Understanding Roth IRA Re-contributions: Navigating the 60-Day Rollover Rule and Excess Contributions

After withdrawing $6,000 from my Roth IRA, I re-contributed the same amount to a different broker. I’m uncertain about the rules governing such a transaction. Does the 60-day rollover rule apply in this situation, even if the re-contribution occurred possibly after 60 days? Additionally, what steps should I take if I’m advised to complete a removal of excess contribution form, and what are the potential consequences?

In the scenario where $6,000 was withdrawn from a Roth IRA and then re-contributed to a different broker, it’s essential to understand the rules governing such transactions, particularly in relation to the 60-day rollover rule.

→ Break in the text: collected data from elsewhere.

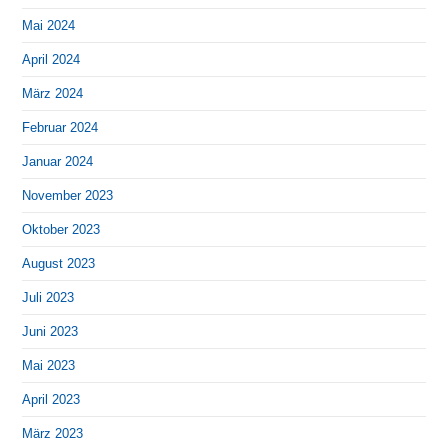
Mai 2024
April 2024
März 2024
Februar 2024
Januar 2024
November 2023
Oktober 2023
August 2023
Juli 2023
Juni 2023
Mai 2023
April 2023
März 2023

Roth IRA Withdrawal and Re-Contribution

  • Withdrawal Flexibility:
    • Roth IRAs are funded with after-tax money, meaning withdrawals of contributions (not earnings) are generally not subject to tax consequences.
    • You can withdraw contributions from your Roth IRA at any time without penalty, regardless of the reason or your age.
  • 60-Day Rollover Rule:
    • The 60-day rollover rule allows for the re-contribution of withdrawn funds into an IRA within 60 days without tax penalties.
    • If the re-contribution happened after 60 days, it might not qualify as a rollover. In such cases, the re-contributed amount could be considered as a regular contribution for the current year.
  • Excess Contribution and Potential Steps:
    • If the re-contribution is deemed an excess contribution (due to the 60-day rule violation or exceeding the annual contribution limit), you might need to remove it using a ‘removal of excess’ form, as advised by your broker.
    • The consequences of not addressing excess contributions include a 6% tax per year on the excess amount until it is corrected.

Practical Example

Imagine you withdrew $6,000 from your Roth IRA and re-contributed it to a different IRA after 70 days. In this case, the re-contribution may be treated as an excess contribution for the current year. You would need to consult with your broker and possibly file a removal of excess contribution form to avoid the 6% penalty.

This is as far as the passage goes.